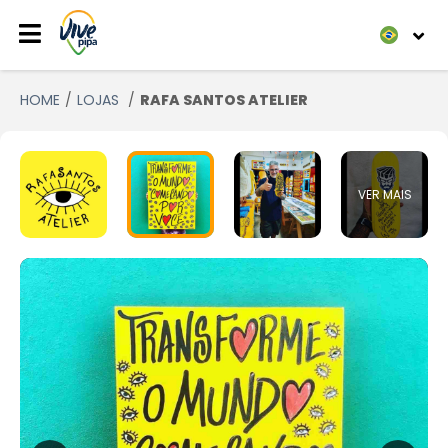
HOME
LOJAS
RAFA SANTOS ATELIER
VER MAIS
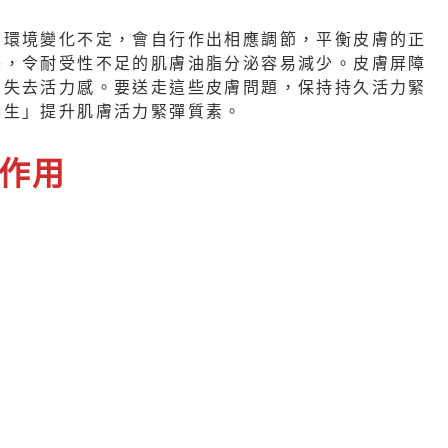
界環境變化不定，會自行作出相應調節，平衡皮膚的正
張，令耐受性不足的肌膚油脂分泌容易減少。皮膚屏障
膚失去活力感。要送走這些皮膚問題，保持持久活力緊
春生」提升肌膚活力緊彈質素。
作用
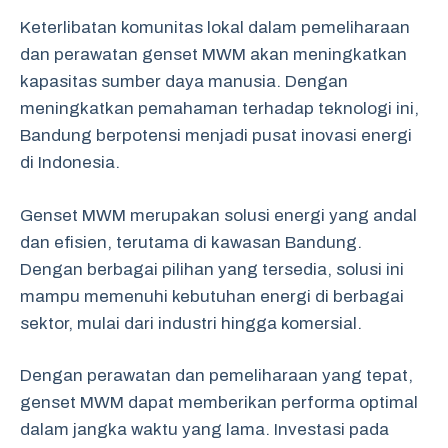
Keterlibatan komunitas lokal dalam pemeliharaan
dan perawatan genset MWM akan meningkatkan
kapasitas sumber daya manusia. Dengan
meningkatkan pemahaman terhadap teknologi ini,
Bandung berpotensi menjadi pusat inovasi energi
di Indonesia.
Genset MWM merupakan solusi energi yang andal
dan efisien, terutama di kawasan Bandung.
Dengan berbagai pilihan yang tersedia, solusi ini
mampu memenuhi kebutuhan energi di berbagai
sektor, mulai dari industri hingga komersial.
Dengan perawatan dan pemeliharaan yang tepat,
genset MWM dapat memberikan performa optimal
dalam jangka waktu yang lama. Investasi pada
* * *
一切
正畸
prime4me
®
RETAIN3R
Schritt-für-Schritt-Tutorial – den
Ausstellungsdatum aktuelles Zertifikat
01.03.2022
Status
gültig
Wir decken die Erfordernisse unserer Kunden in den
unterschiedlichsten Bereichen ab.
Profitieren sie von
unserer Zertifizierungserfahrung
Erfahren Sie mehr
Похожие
* * *
## Problem to work on
Referring to the material above, set down exactly the lines between the line with "dan perawatan genset MWM akan meningkatkan" and the line with "Genset MWM merupakan solusi energi yang andal", inclusive, and no other lines.

## Answer space
dan perawatan genset MWM akan meningkatkan
kapasitas sumber daya manusia. Dengan
meningkatkan pemahaman terhadap teknologi ini,
Bandung berpotensi menjadi pusat inovasi energi
di Indonesia.
Genset MWM merupakan solusi energi yang andal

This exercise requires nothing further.